The ‘E’ Squadron – (an entirely New Zealand Squadron) headdress and collar badges depict a fern-leaf inscribed with the letters NZ.  In brass (KK 1377).

The silver fern headdress badge first appears in photographs of the Kings’ Colonials at their annual camp in St. Albans in the summer of 1904. In 1903 an attempt to create an entirely New Zealand ‘E’ Squadron proved unsuccessful due to insufficient numbers of New Zealanders being recruited. By the summer of 1904, the New Zealanders constituted the 3rd Troop of ‘D’ Squadron (British African).

The ‘E’ Squadron (New Zealand) headdress badge is shown being worn in Figure 250.

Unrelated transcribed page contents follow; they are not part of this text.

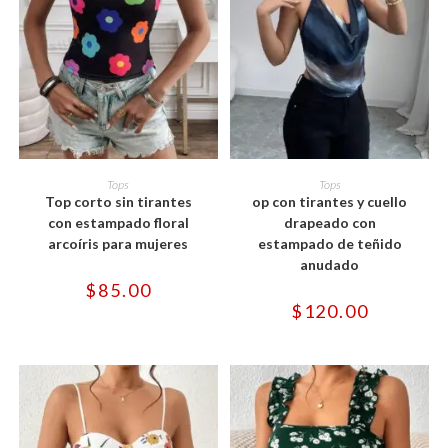
Este
Este
producto
producto
SELECCIONAR OPCIONES
SELECCIONAR OPCIONES
Tops
Tops
tiene
tiene
Top corto sin tirantes
op con tirantes y cuello
múltiples
múltiples
variantes.
variantes.
con estampado floral
drapeado con
Las
Las
arcoíris para mujeres
estampado de teñido
opciones
opciones
se
se
anudado
pueden
pueden
$
85.00
elegir
elegir
en
en
$
120.00
la
la
página
página
de
de
producto
producto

Figure 250: Close-up image of the ‘E’ (New Zealand) Squadron and later 3rd Troop of ‘D’ Squadron (British African) headdress badge (KK 1377) and matching collar badges being worn from the group photograph shown in Figure 215. 

Figure 251 shows a genuine ‘E’ Squadron (New Zealand) Officer's headdress badge in gilt. The headdress badge is die struck and has prominent full stops after the letters N and Z and the veins on the silver fern leaf are sharp and crisp. The east-west positioned loops are an old replacement with pairs of wire loops.

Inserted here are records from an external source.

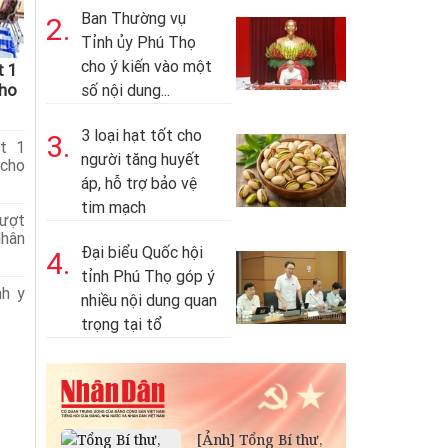
Ban Thường vụ
2.
Tỉnh ủy Phú Thọ
cho ý kiến vào một
t 1
cho
số nội dung...
3 loại hạt tốt cho
3.
t 1
người tăng huyết
cho
áp, hỗ trợ bảo vệ
tim mạch
ượt
hân
Đại biểu Quốc hội
4.
tỉnh Phú Thọ góp ý
nh y
nhiều nội dung quan
trọng tại tổ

Figure 251: A genuine ‘E’ Squadron (New Zealand) and later 3rd (New Zealand) Troop, ‘D’ Squadron (British African) Officer's gilt headdress badge (KK 1377) with an old replacement of the loops with pairs of wire loops. 
 
Figure 252 shows a genuine ‘E’ Squadron (New Zealand) Officer's headdress badge in gilt and matching pair of collar badges in gilding metal. The headdress badge is die struck and has prominent full stops after the letters N and Z and the veins on the silver fern leaf are sharp and crisp. The copper loops are positioned east-west and are lacking feet.

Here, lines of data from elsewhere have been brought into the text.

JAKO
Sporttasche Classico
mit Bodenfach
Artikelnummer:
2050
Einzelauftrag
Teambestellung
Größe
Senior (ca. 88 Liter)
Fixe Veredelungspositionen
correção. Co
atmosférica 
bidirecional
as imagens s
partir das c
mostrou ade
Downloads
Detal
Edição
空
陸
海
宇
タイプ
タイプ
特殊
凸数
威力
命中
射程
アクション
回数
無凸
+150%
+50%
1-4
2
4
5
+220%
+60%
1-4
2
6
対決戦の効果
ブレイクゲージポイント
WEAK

Figure 252: A genuine ‘E’ Squadron (New Zealand) and later 3rd (New Zealand) Troop, ‘D’ Squadron (British African) Officer's gilt headdress badge (KK 1377) with a matching pair of collar badges. 

The 3rd Troop (New Zealand), ‘D’ Squadron collar badges were worn as a facing pair with the tips facing outwards. The pair of collar badges shown in Figures 251-252 are die-struck in gilding metal and have copper loops positioned east-west.